BM morphologic evaluation

BM aspirate smears were evaluated for blast count as well as dysplasia in the erythroid, granulocytic, and megakaryocytic lineages as previously reported.22 Dysplasia was scored in a blinded fashion by 3 board-certified, expert hematopathologists (O.P., R.P.H., and O.K.W.). Each lineage was assessed for individual dysplastic features (erythroid precursors: megaloblastic change, multinucleation, and nuclear irregularities; granulocytic precursors: abnormal nuclear shape and hypogranulation; megakaryocytes: micromegakaryocytes, widely separated nuclear lobes, and hypolobated nuclei). The severity of dysplasia in each lineage was scored on a scale of 0 to 4 (0, no dysplasia; 1, mild dysplasia; 2, moderate dysplasia; 3, significant dysplasia; 4, severe dysplasia), and the percentage of dysplastic cells in each lineage was quantified, as previously described.22 

Statistical analyses

Regression analyses were used to assess correlation between 2 variables. Overall survival (OS) and event-free survival (EFS) were evaluated in normal karyotype patients (including isolated −Y) who received induction chemotherapy (n = 76). OS was defined as the time in months from the date of diagnosis to last follow-up or death. EFS was defined as the time in months from the date of diagnosis to relapse, death, or last follow-up (the latter was used as the end point in those who did not relapse).23 EFS and OS were estimated and compared between groups using the log-rank test and/or Cox proportional hazard models. Univariate analyses (UVAs) and multivariable analyses (MVAs) were performed for OS and EFS in normal karyotype patients who received standard induction chemotherapy, as described earlier in this section. Any variables associated with P values of ≤.20 were included in initial multivariable models, followed by backward elimination until only variables associated with P < .05 remained in order to establish the final models. Results were quantified in terms of hazard ratios (HRs) along with the corresponding 95% confidence intervals. Unless otherwise stated, a P value <.05 was used to define statistical significance. Statistical analyses were performed using Prism 8.4 (GraphPad) and XLSTAT (2020.1) software packages.

Study cohort

The study cohort consisted of 104 DNMT3A-mutated (DNMT3AMUT) de novo AML patients who met inclusion criteria. The median patient age was 61 years, male-to-female ratio (M:F) = 0.86, and the median follow-up time was 14.5 months (Table 1). Ninety-three patients (89%) were treated with standard induction chemotherapy, and 59 patients (57%) underwent SCT in first complete remission (CR1) with a median time of 4.5 months from diagnosis to SCT (Table 1). Five patients (10%) with FLT3-ITD mutations received FLT3-inhibitor therapy before any relapse (midostaurin, n = 2; crenolanib, n = 2; gilteritinib, n = 1). Forty-five patients (48%) relapsed, and 55 patients (59%) were alive at last follow-up (Table 1). Eighty-five patients (82%) had a normal karyotype and 19 (18%) had an abnormal karyotype (supplemental Table 1).

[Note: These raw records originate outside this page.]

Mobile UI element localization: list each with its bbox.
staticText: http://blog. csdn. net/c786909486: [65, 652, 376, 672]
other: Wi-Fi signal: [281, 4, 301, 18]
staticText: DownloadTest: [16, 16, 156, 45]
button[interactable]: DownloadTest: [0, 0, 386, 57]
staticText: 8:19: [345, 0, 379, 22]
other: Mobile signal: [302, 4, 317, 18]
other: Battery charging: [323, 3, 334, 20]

The median read count in the DNMT3A gene was 387 (range, 17-3658), with a read count of >100 in 87% of cases and a read count of >300 in 54% of cases. DNMT3A VAF ranged from 2% to 96% with a median of 43%. There was no significant difference in DNMT3A VAF measured between the 3 testing platforms (hybrid capture: median, 0.44 [n = 43]; rapid heme panel: median, 0.43 [n = 47]; SNaPshot: median, 0.43 [n = 14]; P = .6553). There was no identifiable relationship between DNMT3A VAF and DNMT3A read count (r = −0.08; P = .4915). A single DNMT3A mutation was detected in the majority of cases (87.5%). Missense mutations were most common (n = 80; 77%), and frequently the R882H variant, as reported previously (Table 1; supplemental Table 2).10,17,19 There was no significant effect of DNMT3A R882 mutation on EFS and OS in normal karyotype patients receiving induction chemotherapy (supplemental Figure 1). Nonsense, frameshift, and/or splice site mutations were identified in 24 patients (23%). Thirteen patients (12.5%) had 2 DNMT3A mutations.

Figure 1.

Comparison of comutational profiles for all patients with de novo AML with mutated DNMT3A. All cases of de novo AML with mutated DNMT3A evaluated (n = 104). Each column represents an individual patient. Intensity gradient corresponds to DNMT3A VAF. All comutations are provided in binary format with a black box indicating presence of comutation in that patient. The number and percentage of cases with a specific comutation are listed on the left (for DNMT3ALOW cases) and right (for DNMT3AHIGH cases).

Figure 1.

Comparison of comutational profiles for all patients with de novo AML with mutated DNMT3A. All cases of de novo AML with mutated DNMT3A evaluated (n = 104). Each column represents an individual patient. Intensity gradient corresponds to DNMT3A VAF. All comutations are provided in binary format with a black box indicating presence of comutation in that patient. The number and percentage of cases with a specific comutation are listed on the left (for DNMT3ALOW cases) and right (for DNMT3AHIGH cases).

Close modal

The median number of mutated genes per case, including DNMT3A, was 4 (range, 1-7). DNMT3A was the sole mutation in 4 patients (4%). The most common comutated genes included NPM1 (53%), FLT3-ITD (25%), IDH1 (23%), IDH2 (23%), and TET2 (21%) (Figure 1; supplemental Table 4). DNA methylation pathway gene comutations were overall the most frequent (n = 66; 64%), followed by mutations in genes involved in epigenetic regulation (n = 36; 35%), RAS pathway (n = 35; 34%), transcriptional regulation (n = 13; 13%), the cohesin complex (n = 13; 13%), and the spliceosome apparatus (n = 10; 10%) (supplemental Table 4).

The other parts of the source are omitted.